This section describes all the listed, non-listed wildlife in the vicinity of the Project, including common wildlife species, migratory bird species that are protected under the Migratory Bird Treaty Act (MBTA). Threatened and endangered species and aquatic biotas, such as coral reef and marine species, are also addressed in this section.
The analysis area for impacts to wildlife includes the wind farm sites and Kamalo Harbor. This consists of all potential effects on wildlife and wildlife habitats, including habitat loss and alteration and direct mortality within the actions of the Project.
Field surveys to document bird species within the area of the wind farm project will need to be addressed. No data is available about which bird species are living on the ridge of Kamalo Harbor. However, Molokai Forest Reserve is located relatively close to the project area; therefore, information from bird surveys conducted in the Forest Reserve can be used as a starting point. Table 1 summarizes native and non-native bird species observed during the studies in the Reserve.
Table 1. Summary of Forest Bird Detections for Individual Transects at Kalaupapa National Historical Park for Surveys Conducted March-April 2004 and March-May 2005.
Hawaii has 317 documented bird species, which include introduced, indigenous, and endemic residents, as well as wintering and breeding migrants and birds that only pass through Hawaiian waters in migration. The Hawaiian Islands and, consequently, Molokai, is situated within the West Pacific Flyway, which is one of the world’s main migratory routes.
The main bird species that move along this flyway, which consequently have high risks of being impacted by the Project are shorebirds (Bristle-thighed Curlew, Plover, Hawaiian Silt), waterfowl (Ducks and Geese), and seabirds (Albatrosses, Terns, Shearwaters, Petrels, and Gulls) (Pacific Islands Fish and Wildlife Office, 2018).
Shorebirds (Bristle-thighed Curlew, Plover, Hawaiian Silt):
Shorebirds are a group of birds that live along coastlines and in a variety of marine and freshwater wetlands. On the Hawaiian Islands, shorebirds are principally migratory. They travel across the Pacific Ocean and typically appear from August through April, with peaks in diversity and number during October and November (U.S. Fish & Wildlife Service, 2016).
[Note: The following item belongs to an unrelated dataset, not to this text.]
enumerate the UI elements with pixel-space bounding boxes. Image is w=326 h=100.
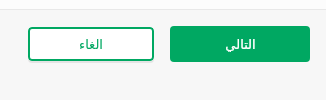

The Bristle-thighed Curlew is found in small numbers wintering throughout the tropical Pacific islands. The world population is less than 10,000, with the principal part found on the Hawaiian Islands. During its winter molt in Hawaii, the British-thighed Curlew loses its ability to fly, making them extremely vulnerable to human actions and predators.
The Pacific Golden Plover is indigenous to the Hawaiian Islands and is ranked by the U.S Shorebird Conservation Strategy as a species of great concern. This species winters across the tropical Pacific from Hawaii to Japan. They are commonly found in uplands, parks, pastures, and open wetlands. Pacific Golden Plovers have high fidelity regarding their winter grounds (returning year after year).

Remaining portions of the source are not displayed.